There was something monumentally right about seeing Kraftwerk at the Manchester Velodrome - not just because of Ralf Hütter's well-known cycling obsession but for the shape of the place, the long slow curve of the banked track hugging the audience like some giant gear casing.

It's a tough one as a music venue; Opener Steve Reich's piece seemed sadly diminished in the giant space. But it was just right for the main event. The sound was great, and you couldn't beat the view. From my perch up on the battlements, the scene resembled some weird postmodern rally, like a scene out of Metropolis, the crowd sparkling with the blue lights of a thousand mobiles recording. They went wild when Kraftwerk came on with Man Machine, four streamlined figures outlined with elegant brutalism against a giant screen flashing up propaganda-poster style text.

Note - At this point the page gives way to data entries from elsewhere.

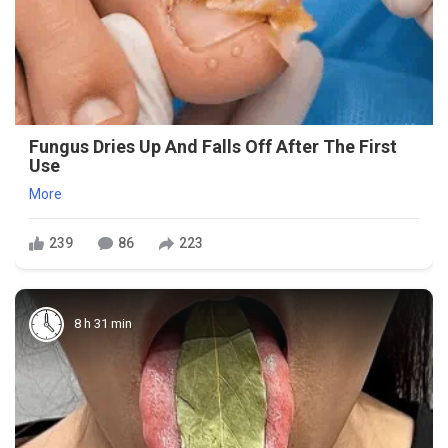
Fungus Dries Up And Falls Off After The First
Use
More
239
86
223
8 h 31 min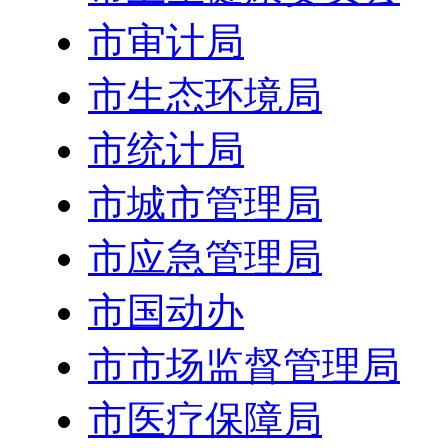
市审计局
市生态环境局
市统计局
市城市管理局
市应急管理局
市国动办
市市场监督管理局
市医疗保障局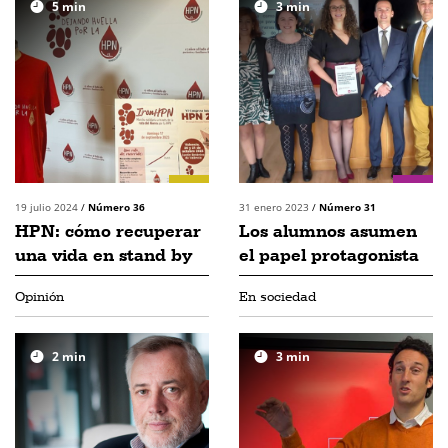
5
min
3
min
19 julio 2024
/
Número 36
31 enero 2023
/
Número 31
HPN: cómo recuperar
Los alumnos asumen
una vida en stand by
el papel protagonista
Opinión
En sociedad
2
min
3
min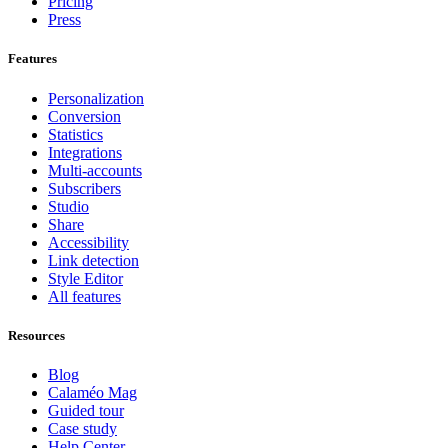
Pricing
Press
Features
Personalization
Conversion
Statistics
Integrations
Multi-accounts
Subscribers
Studio
Share
Accessibility
Link detection
Style Editor
All features
Resources
Blog
Calaméo Mag
Guided tour
Case study
Help Center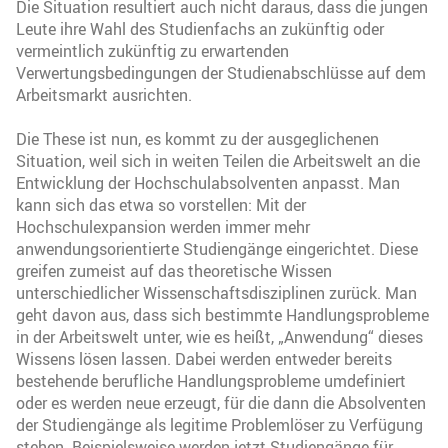
Die Situation resultiert auch nicht daraus, dass die jungen
Leute ihre Wahl des Studienfachs an zukünftig oder
vermeintlich zukünftig zu erwartenden
Verwertungsbedingungen der Studienabschlüsse auf dem
Arbeitsmarkt ausrichten.
Die These ist nun, es kommt zu der ausgeglichenen
Situation, weil sich in weiten Teilen die Arbeitswelt an die
Entwicklung der Hochschulabsolventen anpasst. Man
kann sich das etwa so vorstellen: Mit der
Hochschulexpansion werden immer mehr
anwendungsorientierte Studiengänge eingerichtet. Diese
greifen zumeist auf das theoretische Wissen
unterschiedlicher Wissenschaftsdisziplinen zurück. Man
geht davon aus, dass sich bestimmte Handlungsprobleme
in der Arbeitswelt unter, wie es heißt, „Anwendung“ dieses
Wissens lösen lassen. Dabei werden entweder bereits
bestehende berufliche Handlungsprobleme umdefiniert
oder es werden neue erzeugt, für die dann die Absolventen
der Studiengänge als legitime Problemlöser zu Verfügung
stehen. Beispielsweise werden jetzt Studiengänge für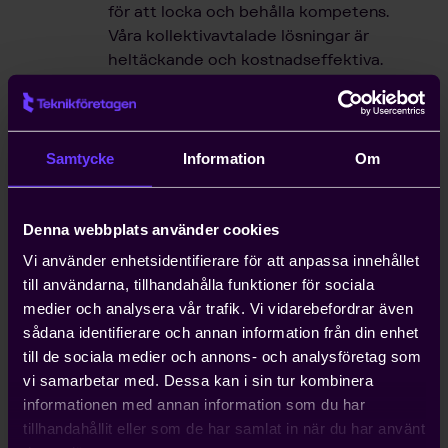
för att locka och behålla kompetens.
Våra kollektivavtalade lösningar är
heltäckande och kostnadseffektiva.
Hjälp med snabb handläggning
av arbetstillstånd
Samtycke
Information
Om
Kompetensförsörjning är ett växande
problem för entreprenörer, och att
anställa icke-EU-medborgare kan ta upp
Denna webbplats använder cookies
till ett år. Teknikföretagen kan ordna
Vi använder enhetsidentifierare för att anpassa innehållet
arbetstillstånd på tio dagar.
till användarna, tillhandahålla funktioner för sociala
medier och analysera vår trafik. Vi vidarebefordrar även
sådana identifierare och annan information från din enhet
Hjälp med att driva viktiga
till de sociala medier och annons- och analysföretag som
näringspolitiska frågor
vi samarbetar med. Dessa kan i sin tur kombinera
Vi bedriver påverkans- och
informationen med annan information som du har
opinionsarbete i Sverige och EU för att
tillhandahållit eller som de har samlat in när du har använt
ta tillvara våra medlemmars intressen.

And they totally lost it when cyclists from Team GB took to the track during Tour De France.

There were hiccups. The event started late, probably because it took everyone longer to get up to the Velodrome than they thought, which is, like, really far from the city centre (and next to what someone told me is the biggest Asda in Europe on the walk to the bus stop.) They ran out of 3-D glasses at some entry points whilst others had extra. And then there was the heat. Sweaty doesn't even begin to describe it. Everyone's 3-D glasses were fogging up.

The best bit for me came during the 3-D section, when the launched into Radioactivity, the stark menace of the names Chernobyl, Harrisburg, Sellafield, Hiroshima flashing up on the screen, that voice instructing us with the cold precision of roentgens to STOP RADIOACTIVITY. This was the Cold War-era vision of the future as certain nuclear apocalypse. It made me almost nostalgic for the time when I went to bed at night and listened nervously to the drone of planes overhead.

So maybe we don't travel by hovertrain or have cyborgs running the country (yet! though there are a few I have my doubts about), but musically, at least, their vision of the future was a self-fulfilling prophecy. Their songs don't sound cutting-edge to us anymore simply because Kraftwerk was so influential. Even leaving aside the warring tribes of Electronica who owe their very existence to these guys, Kraftwerk's haunting melodies have turned up in some pretty unlikely places. You have to wonder how many people heard Computer Love last night and went, "wait a minute... that Coldplay song."

Whoever did the visuals earned every bit of their fee. The much-anticipated 3-D section surpassed the hype, with numbers and drug capsules and radioactive symbols bouncing off the screen at you with spooky immediacy, even from as far back as I was. I devoutly hope nobody there was foolish enough to have taken hallucinogenics; none were needed. Just being there was more than enough to bend your brains.